Dataset entries
------------------------
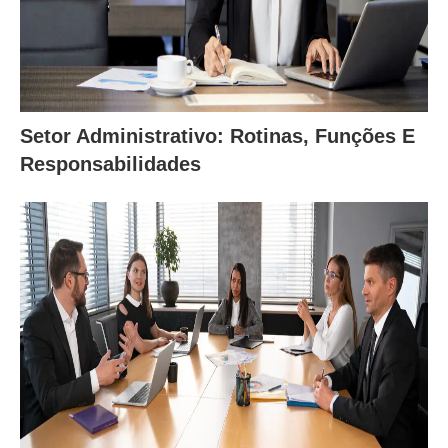
Setor Administrativo: Rotinas, Funções E
Responsabilidades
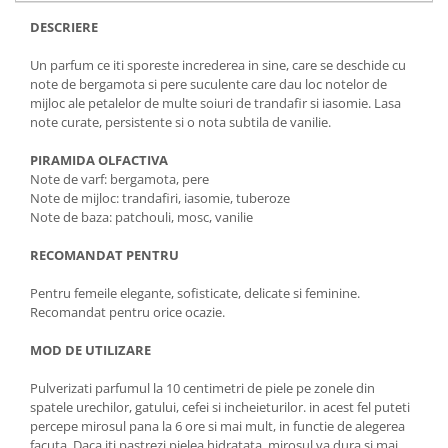
DESCRIERE
Un parfum ce iti sporeste increderea in sine, care se deschide cu
note de bergamota si pere suculente care dau loc notelor de
mijloc ale petalelor de multe soiuri de trandafir si iasomie. Lasa
note curate, persistente si o nota subtila de vanilie.
PIRAMIDA OLFACTIVA
Note de varf: bergamota, pere
Note de mijloc: trandafiri, iasomie, tuberoze
Note de baza: patchouli, mosc, vanilie
RECOMANDAT PENTRU
Pentru femeile elegante, sofisticate, delicate si feminine.
Recomandat pentru orice ocazie.
MOD DE UTILIZARE
Pulverizati parfumul la 10 centimetri de piele pe zonele din
spatele urechilor, gatului, cefei si incheieturilor. in acest fel puteti
percepe mirosul pana la 6 ore si mai mult, in functie de alegerea
facuta. Daca iti pastrezi pielea hidratata, mirosul va dura si mai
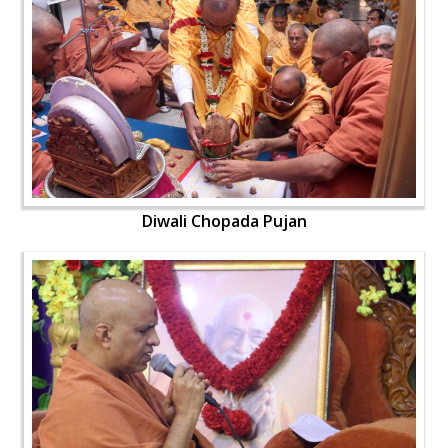
Diwali Chopada Pujan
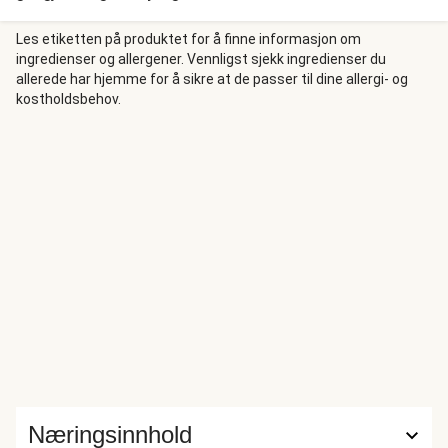
krydder. Gryta serveres på en seng luftig ris, og toppes
med en klatt sitrusfruktyoghurt og et dryss koriander.
Les etiketten på produktet for å finne informasjon om
ingredienser og allergener. Vennligst sjekk ingredienser du
allerede har hjemme for å sikre at de passer til dine allergi- og
kostholdsbehov.
Næringsinnhold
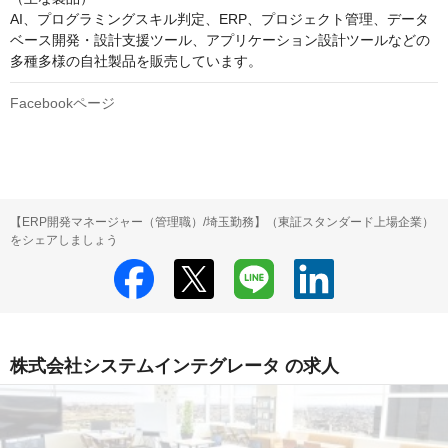
AI、プログラミングスキル判定、ERP、プロジェクト管理、データ
ベース開発・設計支援ツール、アプリケーション設計ツールなどの
Facebookページ
【ERP開発マネージャー（管理職）/埼玉勤務】（東証スタンダード上場企業）
をシェアしましょう
株式会社システムインテグレータ の求人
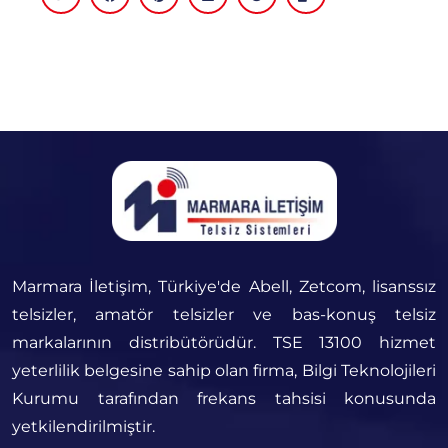
Marmara İletişim, Türkiye'de Abell, Zetcom, lisanssız
telsizler, amatör telsizler ve bas-konuş telsiz
markalarının distribütörüdür. TSE 13100 hizmet
yeterlilik belgesine sahip olan firma, Bilgi Teknolojileri
Kurumu tarafından frekans tahsisi konusunda
yetkilendirilmiştir.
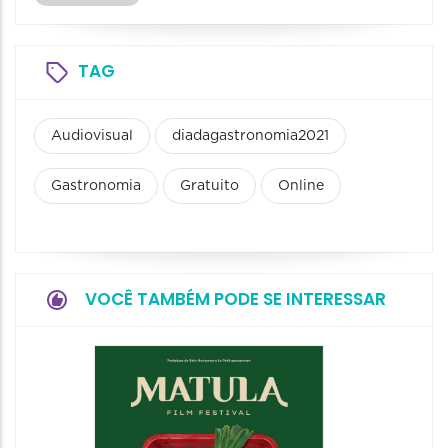
TAG
Audiovisual
diadagastronomia2021
Gastronomia
Gratuito
Online
VOCÊ TAMBÉM PODE SE INTERESSAR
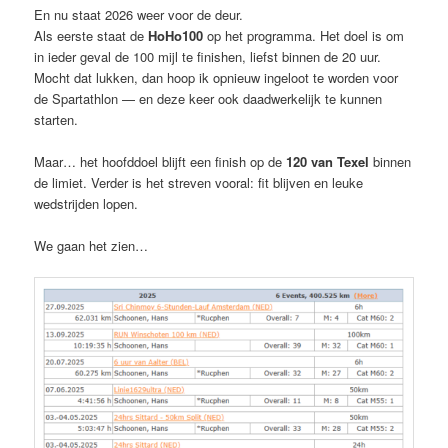
En nu staat 2026 weer voor de deur.
Als eerste staat de
HoHo100
op het programma. Het doel is om
in ieder geval de 100 mijl te finishen, liefst binnen de 20 uur.
Mocht dat lukken, dan hoop ik opnieuw ingeloot te worden voor
de Spartathlon — en deze keer ook daadwerkelijk te kunnen
starten.
Maar… het hoofddoel blijft een finish op de
120 van Texel
binnen
de limiet. Verder is het streven vooral: fit blijven en leuke
wedstrijden lopen.
We gaan het zien…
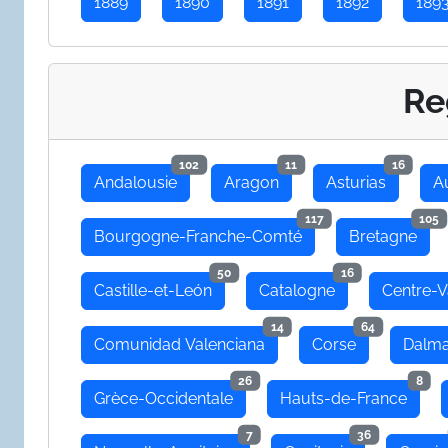
1889
1890
1891
1892
189
Re
102
11
16
Andalousie
Aragon
Asturias
A
117
105
Bourgogne-Franche-Comté
Bretagne
50
16
Castille-et-León
Catalogne
Centre-V
14
64
Comunidad Valenciana
Corse
Dalma
26
8
Grèce-Occidentale
Hauts-de-France
7
36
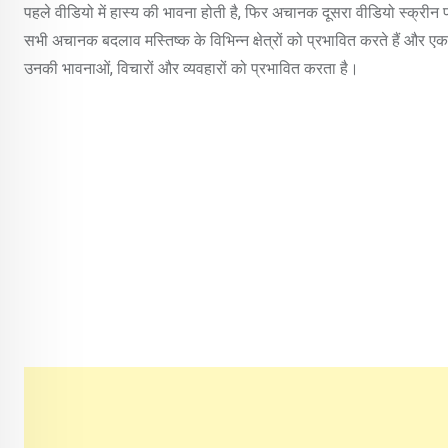
पहले वीडियो में हास्य की भावना होती है, फिर अचानक दूसरा वीडियो स्क्
सभी अचानक बदलाव मस्तिष्क के विभिन्न क्षेत्रों को प्रभावित करते हैं और एक क
उनकी भावनाओं, विचारों और व्यवहारों को प्रभावित करता है।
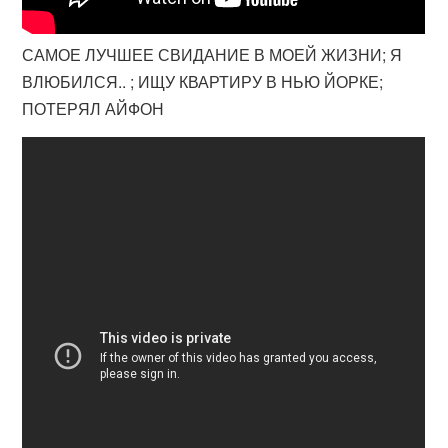
САМОЕ ЛУЧШЕЕ СВИДАНИЕ В МОЕЙ ЖИЗНИ; Я
ВЛЮБИЛСЯ.. ; ИЩУ КВАРТИРУ В НЬЮ ЙОРКЕ;
ПОТЕРЯЛ АЙФОН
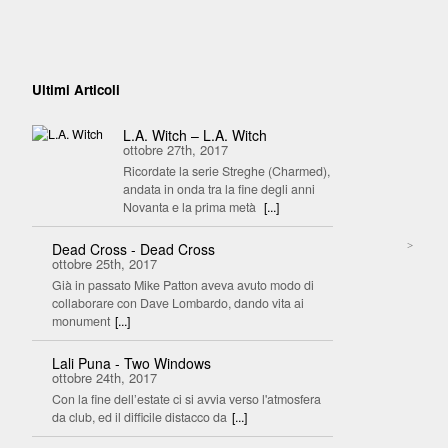
Ultimi Articoli
L.A. Witch – L.A. Witch
ottobre 27th, 2017
Ricordate la serie Streghe (Charmed),
andata in onda tra la fine degli anni
Novanta e la prima metà
[...]
>
Dead Cross - Dead Cross
ottobre 25th, 2017
Già in passato Mike Patton aveva avuto modo di
collaborare con Dave Lombardo, dando vita ai
monument
[...]
Lali Puna - Two Windows
ottobre 24th, 2017
Con la fine dell’estate ci si avvia verso l'atmosfera
da club, ed il difficile distacco da
[...]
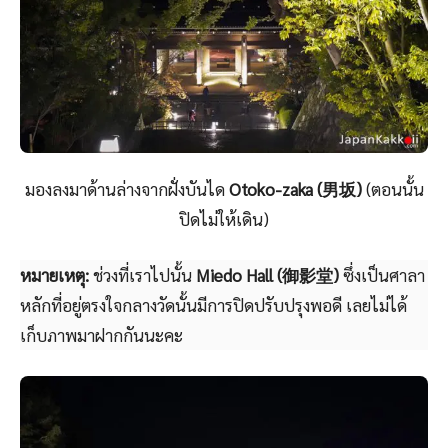
มองลงมาด้านล่างจากฝั่งบันได
Otoko-zaka (男坂)
(ตอนนั้น
ปิดไม่ให้เดิน)
หมายเหตุ:
ช่วงที่เราไปนั้น
Miedo Hall (御影堂)
ซึ่งเป็นศาลา
หลักที่อยู่ตรงใจกลางวัดนั้นมีการปิดปรับปรุงพอดี เลยไม่ได้
เก็บภาพมาฝากกันนะคะ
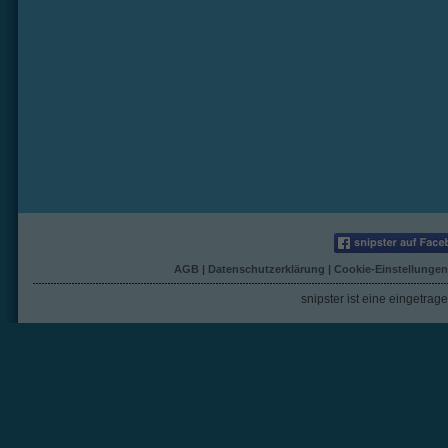
AGB
|
Datenschutzerklärung
|
Cookie-Einstellungen
snipster ist eine eingetra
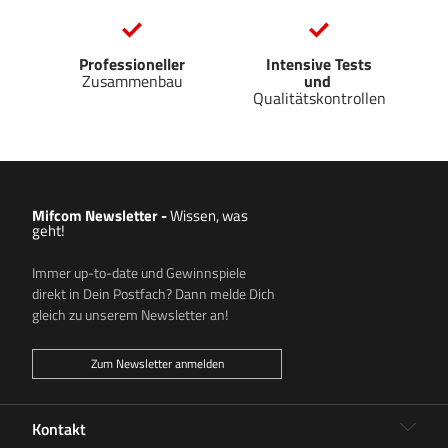
Professioneller
Intensive Tests
Zusammenbau
und
Qualitätskontrollen
Mifcom Newsletter
-
Wissen, was
geht!
Immer up-to-date und Gewinnspiele
direkt in Dein Postfach? Dann melde Dich
gleich zu unserem Newsletter an!
Zum Newsletter anmelden
Kontakt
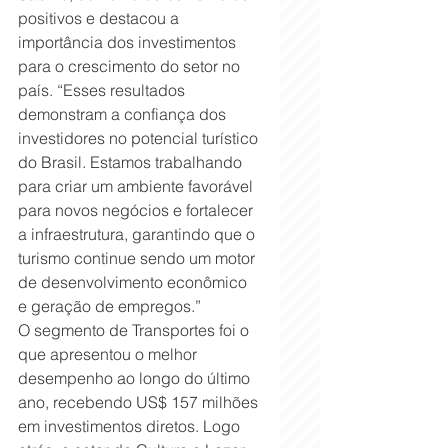
positivos e destacou a 
importância dos investimentos 
para o crescimento do setor no 
país. “Esses resultados 
demonstram a confiança dos 
investidores no potencial turístico 
do Brasil. Estamos trabalhando 
para criar um ambiente favorável 
para novos negócios e fortalecer 
a infraestrutura, garantindo que o 
turismo continue sendo um motor 
de desenvolvimento econômico 
e geração de empregos.”
O segmento de Transportes foi o 
que apresentou o melhor 
desempenho ao longo do último 
ano, recebendo US$ 157 milhões 
em investimentos diretos. Logo 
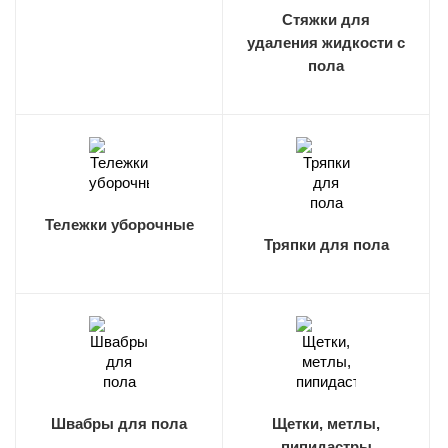
Стяжки для
удаления жидкости с
пола
Тележки уборочные
Тряпки для пола
Швабры для пола
Щетки, метлы,
пипидастры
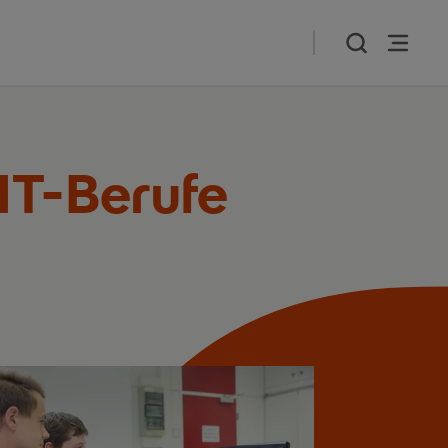
IT-Berufe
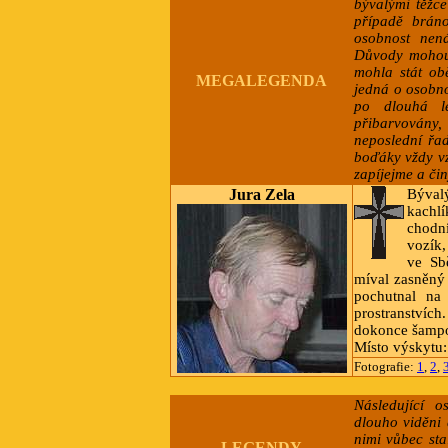
bývalými těžc
případě bráno
osobnost nená
Důvody mohou b
mohla stát obě
MEGALEGENDA
jedná o osobno
po dlouhá lé
přibarvovány,
neposlední řad
boďáky vždy vz
zapíjejme a či
Jura Zela
Býval
kachl
chodní
vozík,
ve Sb
míval zasněný 
pochutnal na 
prostranstvích.
dokonce šamp
Místo výskytu:
Fotografie:
1
,
2
,
Následující o
dlouho viděni 
nimi vůbec sta
LEGENDY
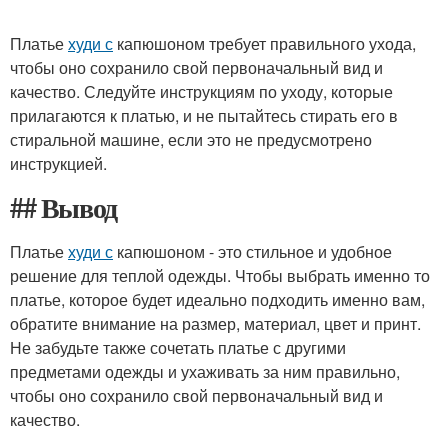
Платье
худи с
капюшоном требует правильного ухода,
чтобы оно сохранило свой первоначальный вид и
качество. Следуйте инструкциям по уходу, которые
прилагаются к платью, и не пытайтесь стирать его в
стиральной машине, если это не предусмотрено
инструкцией.
## Вывод
Платье
худи с
капюшоном - это стильное и удобное
решение для теплой одежды. Чтобы выбрать именно то
платье, которое будет идеально подходить именно вам,
обратите внимание на размер, материал, цвет и принт.
Не забудьте также сочетать платье с другими
предметами одежды и ухаживать за ним правильно,
чтобы оно сохранило свой первоначальный вид и
качество.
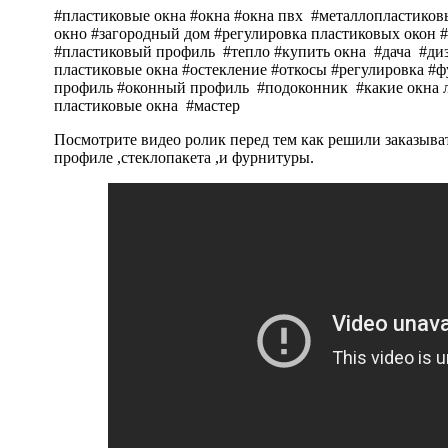
#пластиковые окна #окна #окна пвх #металлопластиковы
окно #загородный дом #регулировка пластиковых окон 
#пластиковый профиль #тепло #купить окна #дача #диз
пластиковые окна #остекление #откосы #регулировка #
профиль #оконный профиль #подоконник #какие окна л
пластиковые окна #мастер
Посмотрите видео ролик перед тем как решили заказыват
профиле ,стеклопакета ,и фурнитуры.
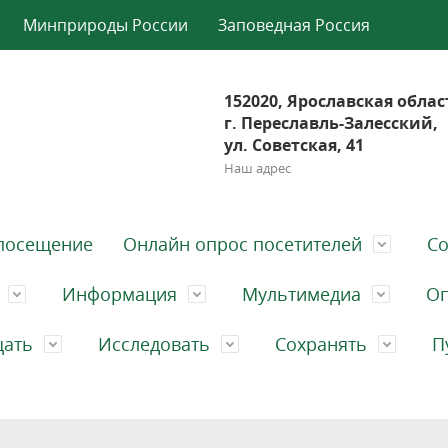
Минприроды России
Заповедная Россия
152020, Ярославская облас
г. Переславль-Залесский,
ул. Советская, 41
Наш адрес
посещение
Онлайн опрос посетителей
Со
Информация
Мультимедиа
Оп
щать
Исследовать
Сохранять
П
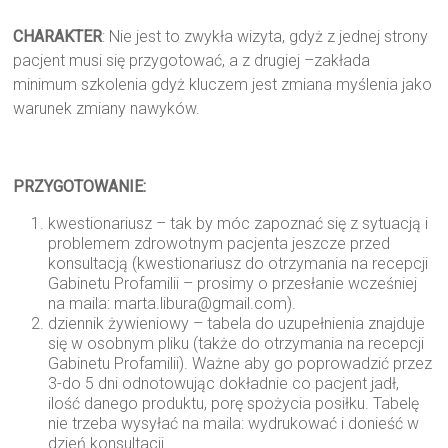
CHARAKTER
: Nie jest to zwykła wizyta, gdyż z jednej strony
pacjent musi się przygotować, a z drugiej –zakłada
minimum szkolenia gdyż kluczem jest zmiana myślenia jako
warunek zmiany nawyków.
PRZYGOTOWANIE:
kwestionariusz – tak by móc zapoznać się z sytuacją i
problemem zdrowotnym pacjenta jeszcze przed
konsultacją (kwestionariusz do otrzymania na recepcji
Gabinetu Profamilii – prosimy o przesłanie wcześniej
na maila: marta.libura@gmail.com).
dziennik żywieniowy – tabela do uzupełnienia znajduje
się w osobnym pliku (także do otrzymania na recepcji
Gabinetu Profamilii). Ważne aby go poprowadzić przez
3-do 5 dni odnotowując dokładnie co pacjent jadł,
ilość danego produktu, porę spożycia posiłku. Tabelę
nie trzeba wysyłać na maila: wydrukować i donieść w
dzień konsultacji.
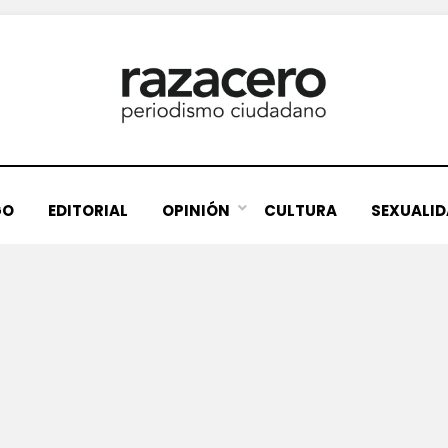
GO
EDITORIAL
OPINIÓN
CULTURA
SEXUALI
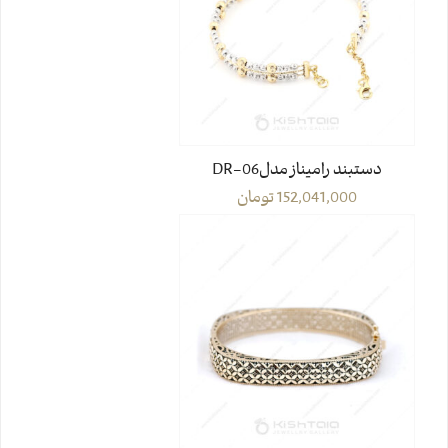
دستبند رامیناز مدل06-DR
152,041,000
تومان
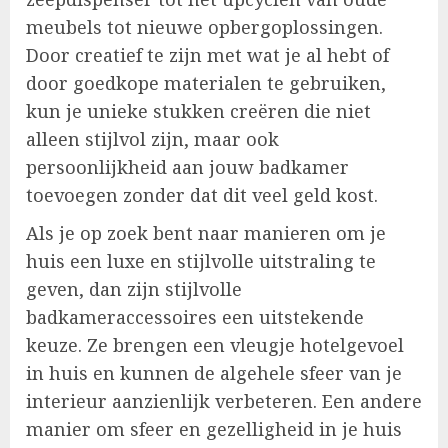
meubels tot nieuwe opbergoplossingen.
Door creatief te zijn met wat je al hebt of
door goedkope materialen te gebruiken,
kun je unieke stukken creëren die niet
alleen stijlvol zijn, maar ook
persoonlijkheid aan jouw badkamer
toevoegen zonder dat dit veel geld kost.
Als je op zoek bent naar manieren om je
huis een luxe en stijlvolle uitstraling te
geven, dan zijn stijlvolle
badkameraccessoires een uitstekende
keuze. Ze brengen een vleugje hotelgevoel
in huis en kunnen de algehele sfeer van je
interieur aanzienlijk verbeteren. Een andere
manier om sfeer en gezelligheid in je huis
------------------------
• [INSTRUCTIONS FOR THE TASK]:
Exact copy, pictures excluded: from the line with "positivos e destacou a" up to and including the line with "обратите внимание на" in the data above.

• [SOLVED EXERCISE]:
positivos e destacou a 
importância dos investimentos 
para o crescimento do setor no 
país. “Esses resultados 
demonstram a confiança dos 
investidores no potencial turístico 
do Brasil. Estamos trabalhando 
para criar um ambiente favorável 
para novos negócios e fortalecer 
a infraestrutura, garantindo que o 
turismo continue sendo um motor 
de desenvolvimento econômico 
e geração de empregos.”
O segmento de Transportes foi o 
que apresentou o melhor 
desempenho ao longo do último 
ano, recebendo US$ 157 milhões 
em investimentos diretos. Logo 
Стяжки для
удаления жидкости с
пола
Тележки уборочные
Тряпки для пола
Швабры для пола
Щетки, метлы,
пипидастры
IT-Berufe
bývalými těžc
případě bráno
osobnost nená
Důvody mohou b
mohla stát obě
MEGALEGENDA
jedná o osobno
po dlouhá lé
přibarvovány,
neposlední řad
boďáky vždy vz
zapíjejme a či
Jura Zela
Býval
kachl
chodní
vozík,
ve Sb
míval zasněný 
pochutnal na 
prostranstvích.
dokonce šamp
Místo výskytu:
Fotografie:
1
,
2
,
Následující o
dlouho viděni 
nimi vůbec sta
LEGENDY
Платье
худи с
капюшоном требует правильного ухода,
чтобы оно сохранило свой первоначальный вид и
качество. Следуйте инструкциям по уходу, которые
прилагаются к платью, и не пытайтесь стирать его в
стиральной машине, если это не предусмотрено
инструкцией.
## Вывод
Платье
худи с
капюшоном - это стильное и удобное
решение для теплой одежды. Чтобы выбрать именно то
платье, которое будет идеально подходить именно вам,
обратите внимание на размер, материал, цвет и принт.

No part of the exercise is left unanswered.